La reine Hélène d’Anjou et la rhétorique du pouvoir princier dans le Royaume némanide au XIIIe et XIVe siècle.
Alexandra Vukovitch (E.H.E.S.S. / Cambridge)
La reine Hélène dite « d’Anjou », connue principalement dans l’ouvrage de l’archevêque Daniel II dans sa Vie de Sainte reine Hélène dans les Vitae Regum et Arhiepiscoporum Serbiae, demeure une figure énigmatique du royaume némanide du XIIIe siècle. Le déficit de travaux sur cette figure historique rend l’évaluation de son rôle dans le royaume némanide difficile. Cependant, selon la littérature dynastique, les chartes et les sources archéologiques, il est évident que la reine Hélène avait un rôle important dans son apanage à Zeta en tant qu’administratrice et mécène des édifices religieux. L’archevêque Daniel II décrit la reine en tant que mère des rois, vecteur de la concorde entre ses fils, mécène dans son apanage et en Terre Sainte et sainte. En effet, la Vie de la reine Hélène est composée de plusieurs éléments qui créent des topoi littéraire pour la représentation de la reine. Outre sa valeur d’ « histoire sacrée » et sa dimension idéologique, la Vie de la reine Hélène a une dimension « intellectuelle » et « rhétorique ». Daniel II emploie des termes récurrents pour décrire la reine : sa nature douce, sa piété, son érudition, sa charité, son rôle d’autocrate bienveillant et les manifestions corporelles de sa dévotion envers Dieu.

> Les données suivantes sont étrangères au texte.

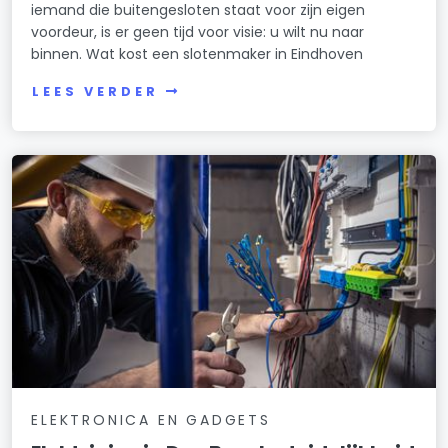
iemand die buitengesloten staat voor zijn eigen
voordeur, is er geen tijd voor visie: u wilt nu naar
binnen. Wat kost een slotenmaker in Eindhoven
LEES VERDER
ELEKTRONICA EN GADGETS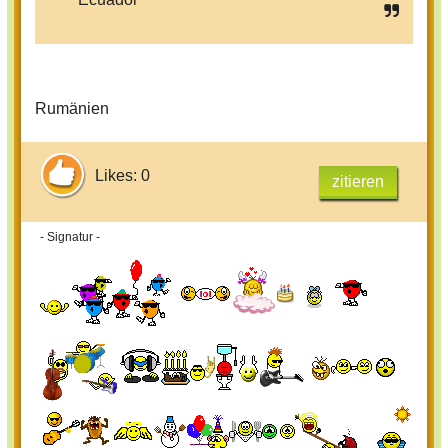
Rumänien
Likes: 0
zitieren
- Signatur -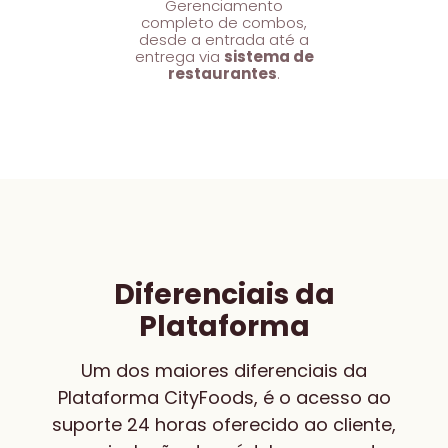
idos
Gerenciamento
Atr
ível
completo de combos,
e
 em
desde a entrada até a
cad
 de
entrega via
sistema de
b
sua
restaurantes
.
dife
Diferenciais da
Plataforma
Um dos maiores diferenciais da
Plataforma CityFoods, é o acesso ao
suporte 24 horas oferecido ao cliente,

Cependant, le rôle de la reine en tant que fondatrice des églises et monastères catholiques dans les régions littorales de son apanage n’est pas évoqué dans sa Vie car Daniel II vise surtout la commémoration de la reine dans sa fondation dynastique, l’église dédiée à la Mère de Dieu à Gradac. En outre, le cérémonial de la commémoration, au moment de l’enterrement de la reine, sert à légitimer la sainteté familiale et dynastique et la « canonisation » qui suit, fixe quasi-officiellement Gradac comme lieu chargé de mémoire qui sera un point de repère dans l’histoire sacrée des rois némanides. Les enjeux historiques de la figure de la reine Hélène, ses origines latines et son identité culturelle catholique, forment un prisme à travers lequel l’étude des relations entre le royaume némanide, Byzance et l’Occident peut se réaliser.